Objective: To evaluate the role of leptin, a 16-kDa adipocyte-derived hormone, in the development of metabolic dysregulation of psoriasis.
Design: Case-control study.
Setting: Referral centers. Patients Seventy-seven patients with psoriasis and 81 age- and sex-matched control subjects were included in the study. Intervention Enzyme-linked immunoassay of serum samples from study subjects.
Main outcome measures: Serum leptin levels and proportions of comorbidities (including hypertension, diabetes mellitus, metabolic syndrome, hypertriglyceridemia, and reduced high-density lipoprotein cholesterol concentrations) in cases vs controls were compared using chi(2) and Mann-Whitney tests. The clinical significance of leptin in psoriasis was analyzed using logistic regression models.
Results: Significantly more obesity (odds ratio [OR], 2.67) and hypertension (2.17) (P =.04 for both) were observed in subjects with psoriasis.

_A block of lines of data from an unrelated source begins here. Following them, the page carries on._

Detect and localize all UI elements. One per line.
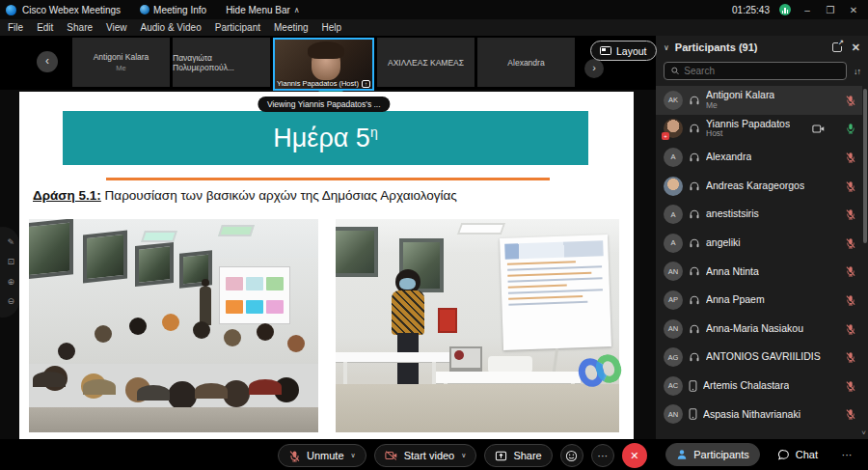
participant-row[interactable]: AKAntigoni KalaraMe <box>656 86 862 115</box>
leave-meeting-button[interactable]: ✕ <box>622 443 647 468</box>
participant-row[interactable]: ANAspasia Nithavrianaki <box>656 401 862 429</box>
control-bar: Unmute∨ Start video∨ Share ··· ✕ Partici… <box>0 439 868 470</box>
title-bar: Cisco Webex Meetings Meeting Info Hide M… <box>0 0 868 19</box>
chevron-down-icon[interactable]: ∨ <box>351 452 356 459</box>
mic-active-icon[interactable] <box>845 123 856 134</box>
video-thumbnail[interactable]: Antigoni KalaraMe <box>72 38 170 87</box>
participants-toggle-button[interactable]: Participants <box>665 443 759 466</box>
participant-row[interactable]: Andreas Karageorgos <box>656 172 862 201</box>
headset-icon <box>689 95 700 106</box>
panel-scrollbar[interactable] <box>863 89 867 243</box>
participant-row[interactable]: Aangeliki <box>656 229 862 258</box>
mic-muted-icon[interactable] <box>845 152 856 163</box>
menu-item-audio-video[interactable]: Audio & Video <box>141 22 202 33</box>
participant-row[interactable]: Aanestistsiris <box>656 200 862 229</box>
participant-row[interactable]: AGANTONIOS GAVRIILIDIS <box>656 343 862 372</box>
host-badge-icon: + <box>662 132 669 140</box>
avatar: AP <box>664 290 683 310</box>
meeting-info-button[interactable]: Meeting Info <box>140 5 206 15</box>
mic-muted-icon[interactable] <box>845 265 856 277</box>
participant-name: angeliki <box>706 237 741 249</box>
sort-participants-icon[interactable]: ↓↑ <box>854 67 860 76</box>
webex-logo-icon <box>6 5 16 15</box>
close-panel-icon[interactable]: ✕ <box>852 41 860 54</box>
participant-name: anestistsiris <box>706 208 759 220</box>
menu-item-participant[interactable]: Participant <box>215 22 260 33</box>
participant-role: Host <box>706 129 790 138</box>
mic-muted-icon[interactable] <box>845 208 856 220</box>
participant-name: Anna Ppaem <box>706 294 765 306</box>
app-title: Cisco Webex Meetings <box>22 5 121 15</box>
webex-watermark-icon <box>577 354 627 393</box>
meeting-timer: 01:25:43 <box>732 5 770 15</box>
menu-item-file[interactable]: File <box>8 22 23 33</box>
participant-search[interactable] <box>664 62 847 80</box>
layout-button[interactable]: Layout <box>590 41 657 61</box>
video-thumbnail[interactable]: Yiannis Papadatos (Host)↑ <box>273 38 374 91</box>
menu-item-share[interactable]: Share <box>67 22 93 33</box>
search-input[interactable] <box>684 66 839 76</box>
slide-divider <box>106 178 550 180</box>
mic-muted-icon[interactable] <box>845 180 856 192</box>
participant-row[interactable]: ACArtemis Chalastara <box>656 372 862 401</box>
annotate-icon[interactable]: ✎ <box>7 238 14 247</box>
participant-name: Artemis Chalastara <box>703 380 789 392</box>
fire-extinguisher-box <box>438 308 457 333</box>
mic-muted-icon[interactable] <box>845 294 856 306</box>
video-thumbnail[interactable]: ΑΧΙΛΛΕΑΣ ΚΑΜΕΑΣ <box>377 38 475 87</box>
share-button[interactable]: Share <box>484 444 552 467</box>
more-options-button[interactable]: ··· <box>591 444 614 467</box>
zoom-out-icon[interactable]: ⊖ <box>7 297 14 306</box>
slide-photos <box>19 217 634 435</box>
participant-list: AKAntigoni KalaraMe+Yiannis PapadatosHos… <box>656 86 862 433</box>
panel-collapse-chevron-icon[interactable]: ∨ <box>664 43 669 52</box>
hide-menu-bar-button[interactable]: Hide Menu Bar ∧ <box>226 5 300 15</box>
popout-panel-icon[interactable] <box>832 42 842 52</box>
filmstrip-next-button[interactable]: › <box>584 59 604 78</box>
participant-name: Anna-Maria Nasiakou <box>706 323 803 335</box>
video-thumbnail[interactable]: Alexandra <box>477 38 575 87</box>
filmstrip-prev-button[interactable]: ‹ <box>37 51 58 72</box>
zoom-in-icon[interactable]: ⊕ <box>7 278 14 287</box>
photo-presenter <box>336 219 619 432</box>
menu-item-edit[interactable]: Edit <box>37 22 53 33</box>
menu-item-meeting[interactable]: Meeting <box>274 22 309 33</box>
slide-title-banner: Ημέρα 5η <box>63 111 588 165</box>
video-thumbnail[interactable]: Παναγιώτα Πολυμεροπούλ... <box>173 38 270 87</box>
mic-muted-icon[interactable] <box>845 95 856 106</box>
photo-classroom-audience <box>29 219 318 432</box>
mic-muted-icon[interactable] <box>845 237 856 249</box>
mic-muted-icon[interactable] <box>845 351 856 363</box>
participant-row[interactable]: ANAnna-Maria Nasiakou <box>656 315 862 344</box>
more-panels-button[interactable]: ··· <box>835 443 858 466</box>
headset-icon <box>689 180 700 192</box>
mic-muted-icon[interactable] <box>845 408 856 420</box>
camera-off-icon <box>385 450 398 461</box>
participant-row[interactable]: APAnna Ppaem <box>656 286 862 315</box>
menu-item-help[interactable]: Help <box>322 22 342 33</box>
fit-to-window-icon[interactable]: ⊡ <box>7 258 14 266</box>
start-video-button[interactable]: Start video∨ <box>374 444 477 467</box>
mic-muted-icon[interactable] <box>845 323 856 335</box>
camera-on-icon <box>812 124 826 134</box>
phone-icon <box>689 408 697 420</box>
avatar: AC <box>664 376 683 396</box>
meeting-info-icon <box>140 5 149 14</box>
avatar: AK <box>664 91 683 110</box>
reactions-button[interactable] <box>560 444 583 467</box>
menu-item-view[interactable]: View <box>106 22 127 33</box>
chat-toggle-button[interactable]: Chat <box>768 443 827 466</box>
close-button[interactable]: ✕ <box>847 5 860 15</box>
chevron-down-icon[interactable]: ∨ <box>461 452 466 459</box>
unmute-button[interactable]: Unmute∨ <box>278 444 366 467</box>
mic-muted-icon[interactable] <box>845 380 856 392</box>
scroll-down-chevron-icon[interactable]: ˅ <box>861 429 866 437</box>
participant-row[interactable]: +Yiannis PapadatosHost <box>656 115 862 144</box>
restore-button[interactable]: ❐ <box>824 5 837 15</box>
avatar <box>664 177 683 196</box>
projection-screen <box>500 235 611 350</box>
avatar: + <box>664 119 683 138</box>
participant-row[interactable]: AAlexandra <box>656 143 862 172</box>
participant-row[interactable]: ANAnna Ntinta <box>656 258 862 287</box>
minimize-button[interactable]: – <box>800 5 814 15</box>
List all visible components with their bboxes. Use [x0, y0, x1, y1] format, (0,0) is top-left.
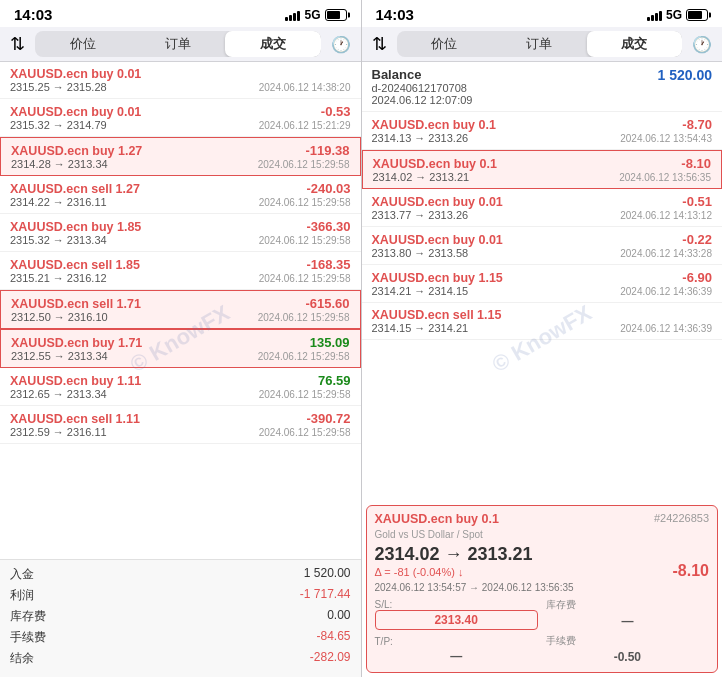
left-tab-jiaowei[interactable]: 价位 — [35, 31, 130, 57]
left-tab-dingdan[interactable]: 订单 — [130, 31, 225, 57]
table-row: XAUUSD.ecn buy 0.01 -0.22 2313.80 → 2313… — [362, 227, 723, 265]
summary-label: 手续费 — [10, 629, 46, 646]
table-row: XAUUSD.ecn buy 1.27 -119.38 2314.28 → 23… — [0, 137, 361, 176]
summary-value: -84.65 — [316, 629, 350, 646]
detail-price-range: 2314.02 → 2313.21 — [375, 544, 574, 565]
left-signal-bars — [285, 9, 300, 21]
trade-price-range: 2314.21 → 2314.15 — [372, 285, 469, 297]
detail-dates: 2024.06.12 13:54:57 → 2024.06.12 13:56:3… — [375, 582, 574, 593]
table-row: XAUUSD.ecn buy 0.1 -8.70 2314.13 → 2313.… — [362, 112, 723, 150]
tp-label: T/P: — [375, 636, 538, 647]
right-status-bar: 14:03 5G — [362, 0, 723, 27]
trade-symbol: XAUUSD.ecn sell 1.27 — [10, 182, 140, 196]
detail-tp-field: T/P: — — [375, 636, 538, 665]
right-clock-icon[interactable]: 🕐 — [692, 35, 712, 54]
left-summary: 入金 1 520.00 利润 -1 717.44 库存费 0.00 手续费 -8… — [0, 559, 361, 677]
trade-profit: -8.70 — [682, 117, 712, 132]
detail-order-id: #24226853 — [654, 512, 709, 526]
trade-symbol: XAUUSD.ecn sell 1.15 — [372, 308, 502, 322]
trade-profit: -119.38 — [305, 143, 349, 158]
left-phone: © KnowFX 14:03 5G ⇅ 价位 订单 成交 🕐 — [0, 0, 361, 677]
trade-price-range: 2314.15 → 2314.21 — [372, 322, 469, 334]
trade-price-range: 2313.77 → 2313.26 — [372, 209, 469, 221]
left-clock-icon[interactable]: 🕐 — [331, 35, 351, 54]
trade-price-range: 2315.32 → 2314.79 — [10, 119, 107, 131]
trade-symbol: XAUUSD.ecn buy 0.01 — [372, 195, 503, 209]
left-toolbar: ⇅ 价位 订单 成交 🕐 — [0, 27, 361, 62]
summary-label: 入金 — [10, 566, 34, 583]
trade-datetime: 2024.06.12 15:29:58 — [259, 235, 351, 246]
balance-info-left: Balance d-20240612170708 2024.06.12 12:0… — [372, 67, 473, 106]
trade-profit: -0.22 — [682, 232, 712, 247]
trade-profit: -390.72 — [306, 411, 350, 426]
trade-price-range: 2312.65 → 2313.34 — [10, 388, 107, 400]
commission-value: -0.50 — [546, 648, 709, 666]
detail-storage-field: 库存费 — — [546, 598, 709, 630]
detail-symbol-action: XAUUSD.ecn buy 0.1 — [375, 512, 499, 526]
trade-datetime: 2024.06.12 13:54:43 — [620, 133, 712, 144]
tp-value: — — [375, 647, 538, 665]
balance-label: Balance — [372, 67, 473, 82]
table-row: XAUUSD.ecn sell 1.85 -168.35 2315.21 → 2… — [0, 252, 361, 290]
right-tab-chengjiao[interactable]: 成交 — [587, 31, 682, 57]
bar4 — [297, 11, 300, 21]
balance-value: 1 520.00 — [658, 67, 713, 106]
trade-datetime: 2024.06.12 15:29:58 — [258, 312, 350, 323]
right-tab-jiaowei[interactable]: 价位 — [397, 31, 492, 57]
left-network: 5G — [304, 8, 320, 22]
left-sort-icon[interactable]: ⇅ — [10, 33, 25, 55]
trade-symbol: XAUUSD.ecn buy 1.15 — [372, 271, 503, 285]
summary-row-balance: 结余 -282.09 — [10, 648, 351, 669]
bar3 — [655, 13, 658, 21]
trade-price-range: 2314.22 → 2316.11 — [10, 196, 107, 208]
summary-label: 利润 — [10, 587, 34, 604]
table-row: XAUUSD.ecn buy 0.01 2315.25 → 2315.28 20… — [0, 62, 361, 99]
table-row: XAUUSD.ecn buy 0.1 -8.10 2314.02 → 2313.… — [362, 150, 723, 189]
trade-profit: -0.53 — [321, 104, 351, 119]
trade-profit: -615.60 — [305, 296, 349, 311]
trade-profit: -240.03 — [306, 181, 350, 196]
table-row: XAUUSD.ecn buy 0.01 -0.53 2315.32 → 2314… — [0, 99, 361, 137]
right-toolbar: ⇅ 价位 订单 成交 🕐 — [362, 27, 723, 62]
detail-footer2: T/P: — 手续费 -0.50 — [375, 634, 710, 666]
storage-label: 库存费 — [546, 598, 709, 612]
trade-profit: -6.90 — [682, 270, 712, 285]
detail-header: XAUUSD.ecn buy 0.1 #24226853 — [375, 512, 710, 526]
bar1 — [647, 17, 650, 21]
left-tab-chengjiao[interactable]: 成交 — [225, 31, 320, 57]
detail-profit: -8.10 — [673, 562, 709, 580]
sl-value: 2313.40 — [375, 610, 538, 630]
table-row: XAUUSD.ecn sell 1.27 -240.03 2314.22 → 2… — [0, 176, 361, 214]
detail-footer: S/L: 2313.40 库存费 — — [375, 598, 710, 630]
summary-value: -282.09 — [310, 650, 351, 667]
right-battery — [686, 9, 708, 21]
trade-symbol: XAUUSD.ecn buy 0.01 — [10, 105, 141, 119]
trade-profit: 135.09 — [310, 335, 350, 350]
trade-datetime: 2024.06.12 13:56:35 — [619, 172, 711, 183]
trade-symbol: XAUUSD.ecn sell 1.85 — [10, 258, 140, 272]
storage-value: — — [546, 612, 709, 630]
summary-value: 1 520.00 — [304, 566, 351, 583]
balance-datetime: 2024.06.12 12:07:09 — [372, 94, 473, 106]
detail-commission-field: 手续费 -0.50 — [546, 634, 709, 666]
left-tab-group: 价位 订单 成交 — [35, 31, 321, 57]
trade-price-range: 2315.32 → 2313.34 — [10, 234, 107, 246]
trade-profit: -0.51 — [682, 194, 712, 209]
summary-value: -1 717.44 — [300, 587, 351, 604]
bar4 — [659, 11, 662, 21]
table-row: XAUUSD.ecn buy 0.01 -0.51 2313.77 → 2313… — [362, 189, 723, 227]
right-trade-list: XAUUSD.ecn buy 0.1 -8.70 2314.13 → 2313.… — [362, 112, 723, 505]
bar3 — [293, 13, 296, 21]
trade-symbol: XAUUSD.ecn sell 1.71 — [11, 297, 141, 311]
trade-symbol: XAUUSD.ecn buy 1.27 — [11, 144, 142, 158]
trade-datetime: 2024.06.12 14:13:12 — [620, 210, 712, 221]
right-tab-group: 价位 订单 成交 — [397, 31, 683, 57]
right-sort-icon[interactable]: ⇅ — [372, 33, 387, 55]
bar2 — [651, 15, 654, 21]
commission-label: 手续费 — [546, 634, 709, 648]
sl-label: S/L: — [375, 599, 538, 610]
trade-price-range: 2313.80 → 2313.58 — [372, 247, 469, 259]
trade-datetime: 2024.06.12 15:29:58 — [259, 273, 351, 284]
trade-price-range: 2314.02 → 2313.21 — [373, 171, 470, 183]
right-tab-dingdan[interactable]: 订单 — [492, 31, 587, 57]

High serum leptin levels (>or=7397.43 pg/mL) were found in female subjects (OR, 6.05; P < .001) and in subjects with obesity (3.45; P =.01), hypertension (2.19; P =.04), metabolic syndrome (3.58; P =.008), and psoriasis (2.25; P =.02). On multivariate analysis, psoriasis (OR, 4.57; P =.009) was significantly associated with hyperleptinemia independent of female sex (26.36; P < .001), metabolic syndrome (4.37; P =.04), and obesity (2.83; P =.12). Finally, patients with psoriasis who had hyperleptinemia tended to be female (P < .001) and manifested obesity (P =.002) and metabolic syndrome (P =.003).
Conclusions: Hyperleptinemia is associated with psoriasis independent of female sex and other conventional cardiovascular risk factors such as obesity and metabolic syndrome. Hyperleptinemia in psoriasis may contribute to metabolic syndrome.